All of the Viking Results are expected from our model for the lifestyle of Martian microbes in the biospheres that Viking encountered. We would expect those Martian microbes to create C_reduced (biomass) by reducing CO₂ (or CO). We would expect them to store the stoichiometrically necessary O₂ byproduct for later respiration. We would expect them to bio-trap CO₂ (or CO) to have it ready when the scarce resource (water) comes along.

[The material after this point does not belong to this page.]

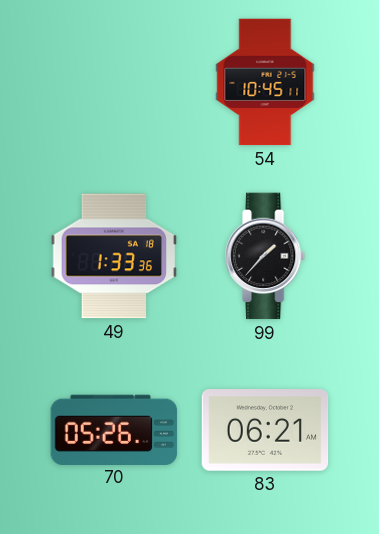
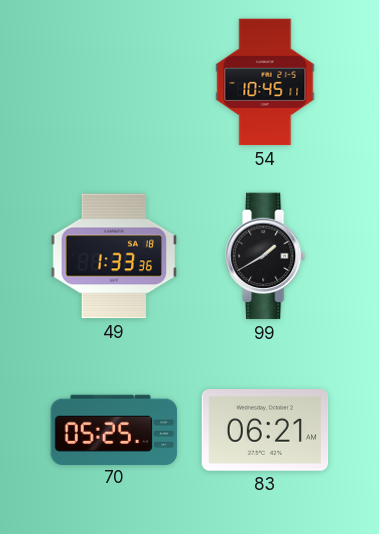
99: 1:37 -> 1:40
70: 05:26 -> 05:25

In this model, Result (3) is the result of the trapping of Viking-presented radioactive ¹⁴CO₂ (or ¹⁴CO) in exchange equilibrium with earlier bio-trapped CO₂ (or CO). Result (2) is the release of the bio-stored O₂ resulting from carbon bio-fixation from CO₂. The release of radioactive ¹⁴CO₂ in Result (1) is the result of respiring enzyme systems using stored bio-oxidant O₂ to oxidize a dose of ¹⁴C-labeled food in water, an event that might have created a Mars-topia, or Martian gluttony.

At the October Mars Society meeting, even the 6^th graders understood the coherency of this model. Indeed, they readily generated alternatives to this model, including those who got their primary energy from sources other than direct sunlight.

Interestingly, the Mars “community” has not, it seems, considered this model. For the most part, the “community” seems unaware that this model exists. Even today, the “community” seems to think that the Viking mission “proved” the absence of life at the two Viking landing sites.

Why do I say? For example, the 2022 Meadows-Graham “Standards” report, commissioned by NASA to constrain speculation about life detection, states that Viking results “support a non-biological interpretation [1]. NASA committees, including the last Decadal Survey, continue to see that missions to detect extant life on Mars should “not have a high priority” [2].

In the next installment, we will discuss why this is the case. It offers a fascinating look into NASA culture, and the failure of NASA to meet its intergenerational educational mission.

References

[1]       Meadows, V., Graham, H., Abrahamsson, V., Adam, Z., Amador-French, E., Arney, G., et al.  (2022). Community Report from the Biosignatures Standards of Evidence Workshop. arXiv preprint arXiv:2210.14293.

[2]       Rummel, J. D., Conley, C. A. (2017) Four fallacies and an oversight: Searching for Martian life. Astrobiology, 17, 971-974.